Chapter 117
They moved the bodies into the creek, where the current would carry evidence downstream, and covered the blood on the trail with pine duff.
It wouldn’t survive a real search, but it might buy them hours, and hours were what they needed.
The uniforms presented immediate problems. The soldiers had been grown men, broad-shouldered and tall.
Charlotte was five feet six on a good day, and Mason was a child.
The plate carriers alone would have swallowed him.
She worked with the folding knife and the patience she didn’t feel.
The larger uniform, the one from the second soldier, she cut down at the shoulders and sleeves, taking material from the seams and forcing it into a crude but workable fit.
She hemmed the trousers at the cuff and took in the waist with a cord from her pack as makeshift belt loops.
Mason’s uniform required more creativity.
She removed the plate carrier entirely because a child in military armor would draw attention no matter what story they told, then cut the jacket down to a size closer to his.
The trousers she folded and secured with the same cord, creating a fit that was obviously altered but might pass for the real thing from a distance.
The identification papers were written in Cyrillic.
Charlotte couldn’t read most of it, but she recognized the format from the radio transmissions and the compound.
She memorized the visual pattern rather than the content, but she knew that names would be a problem.
She had no reliable way to pronounce the soldier’s name from the card, and attempting to do so would expose them immediately.
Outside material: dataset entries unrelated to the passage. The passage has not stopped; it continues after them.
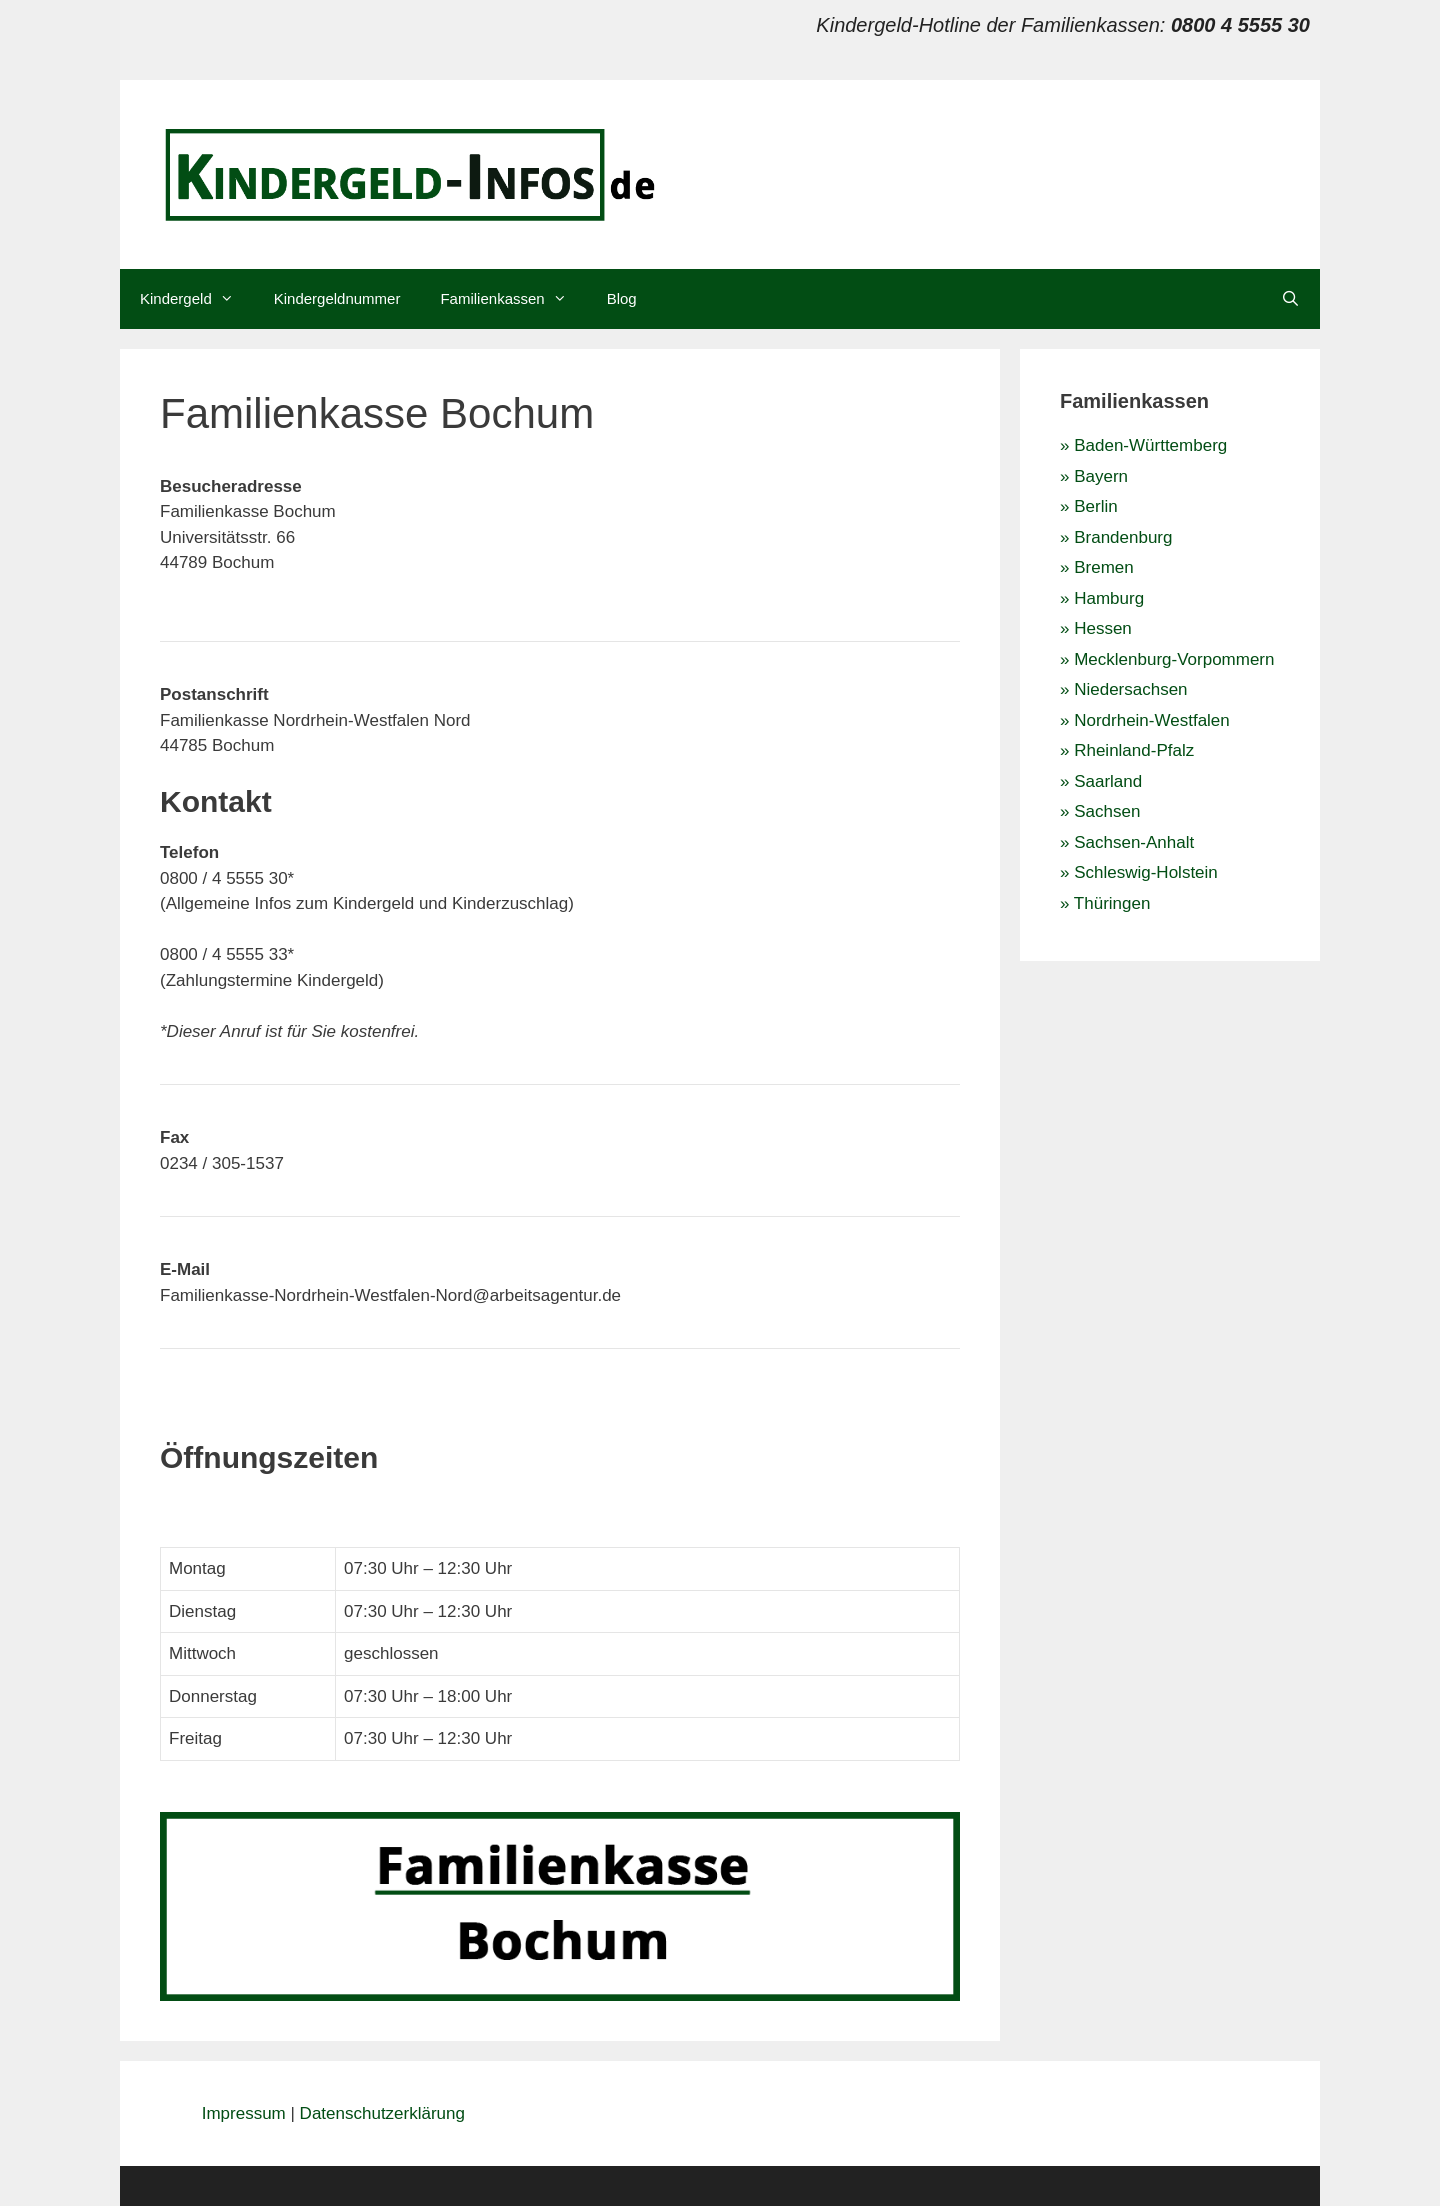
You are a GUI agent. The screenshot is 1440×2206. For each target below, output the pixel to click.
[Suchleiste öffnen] (1290, 299)
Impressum (246, 2113)
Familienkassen (513, 299)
They needed a story that explained why a woman and a child were traveling alone through contested mountains in SNA uniforms, without vehicles or proper gear.
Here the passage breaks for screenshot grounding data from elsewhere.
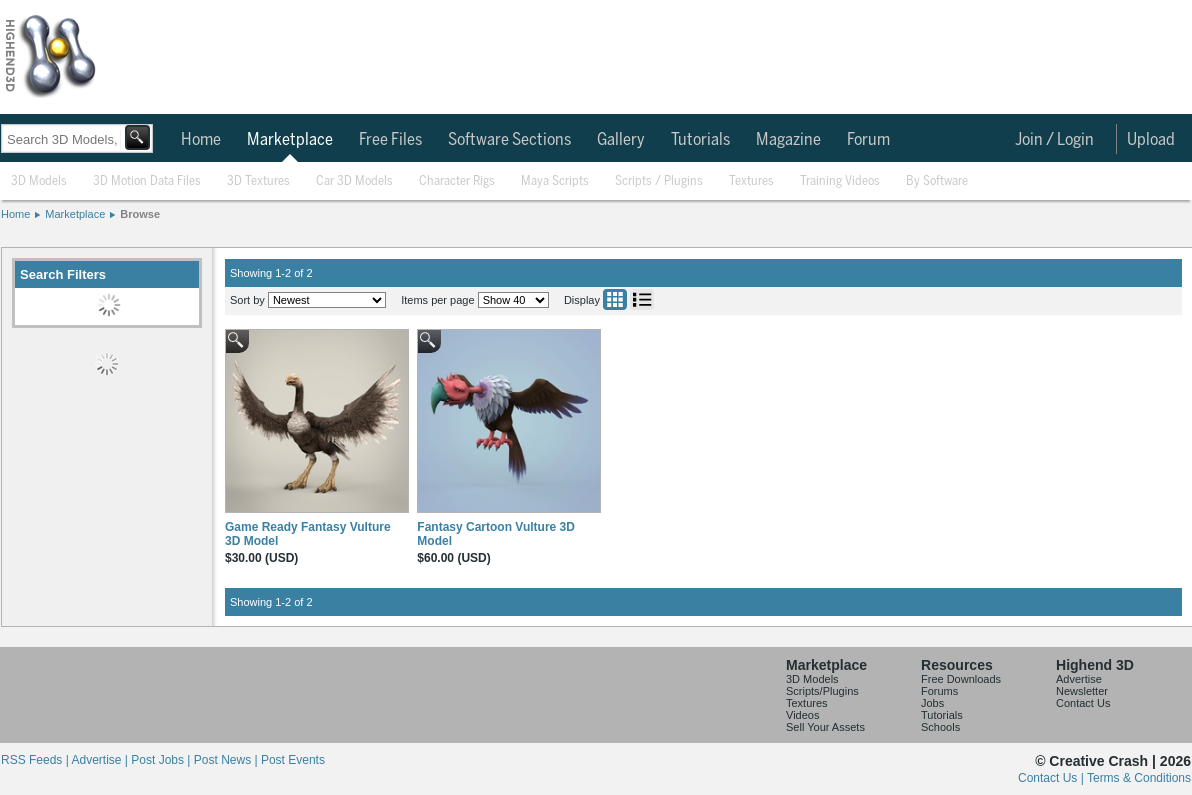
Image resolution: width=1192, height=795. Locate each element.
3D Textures (258, 181)
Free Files (390, 140)
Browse (140, 214)
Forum (868, 140)
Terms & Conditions (1139, 778)
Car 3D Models (354, 181)
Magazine (788, 140)
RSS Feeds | (36, 760)
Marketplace (290, 140)
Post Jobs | (162, 760)
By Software (937, 181)
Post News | (227, 760)
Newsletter (1082, 691)
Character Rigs (457, 181)
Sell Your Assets (825, 727)
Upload (1151, 140)
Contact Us (1083, 703)
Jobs (932, 703)
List (642, 299)
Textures (751, 181)
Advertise (1079, 679)
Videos (802, 715)
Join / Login (1054, 140)
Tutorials (700, 140)
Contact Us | (1052, 778)
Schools (940, 727)
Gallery (621, 140)
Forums (939, 691)
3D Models (39, 181)
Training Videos (840, 181)
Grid (615, 299)
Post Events (293, 760)
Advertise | (101, 760)
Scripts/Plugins (822, 691)
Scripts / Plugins (659, 181)
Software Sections (509, 140)
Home (201, 140)
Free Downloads (961, 679)
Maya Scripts (555, 181)
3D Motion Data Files (147, 181)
She built it from fragments. Sleeper agent.
The idea existed in every conflict she’d ever read about, and it explained their presence, their isolation, and their need to move without attracting the wrong kind of attention.
Their cover had been compromised during the initial attack.
They were heading for a safe house or rendezvous point.
The boy was her son, part of the operation, raised in the role the way intelligence assets sometimes raise their children.
It was thin and wouldn’t withstand real interrogation, but it might get them past a checkpoint if delivered with enough confidence and the right Russian phrases.
The thoughts came faster than she could keep up with, but she knew it would give them a chance.
“Listen,” Charlotte said. “We’re going to say we’re SNA.
Not American, not civilians. We’re part of their military, and we’re trying to reach a safe location because something went wrong with our mission.
The words matter less than how you say them.
If they ask you something you don’t understand, don’t try to answer.
Look at me. I’ll handle it. Your job is to look like you belong, stay quiet, and let me do the talking. ”
“What if they ask about Jack?”
Charlotte had been avoiding that question. The dog sat at Mason’s feet, watching the altered uniforms with the confused attention of an animal trying to understand why his people smelled different.
“We’ll say he’s mine. A working dog. They use dogs for patrols sometimes. It’s not perfect, but it’s something.”
“What’s the Russian for ‘I don’t understand?’”
“Ya nye ponimayu.”
He repeated it. The pronunciation was cleaner than Charlotte’s.
“Good. That’s the phrase you use if you’re cornered. Nothing else. Just that.”
They rehearsed. Charlotte drilled the basic phrases from the first tape.
Greetings, identification, the word for officer, and the word for mission.
Mason’s retention was remarkable. He could recall sequences after two repetitions, and his accent showed a slight flattening.
By midday, they had altered the uniforms. They dressed in a sheltered grove where the trees broke the line of sight from the road.
The transformation was visual and psychological.
The green fabric against Charlotte’s skin carried the weight of everything the color represented.
Mason looked smaller in the cut-down jacket, the fabric still overwhelming his frame despite her alterations, but from a distance, in poor light, he might pass for a child soldier or the son of someone who had no business bringing a child to war.
Jack presented himself for inspection with the earnest confusion of a dog watching his people become strangers.
Charlotte couldn’t alter him. She could only hope his presence would be read as an asset rather than a liability.
They reached the road by mid-afternoon. It was gravel, maintenance-grade, cutting through the pine forest, with the utilitarian purpose of connecting nowhere to nowhere.
Thomas’s map was gone with the saddlebags, but Charlotte recognized the route from her father’s descriptions.
The patrol was a quarter mile ahead. She spotted it from the tree line.
“That’s our test,” Charlotte said. “Right there.”
Mason’s face had settled into the focused calm he wore when a situation required everything he had, and his hand found Charlotte’s with a grip that was steady and sure. “Ya nye ponimayu,” he said quietly.
“Good. Remember that.”
They approached the road together, walking at the measured pace of people who belonged where they were going, while the checkpoint waited ahead, its vehicles and armed men.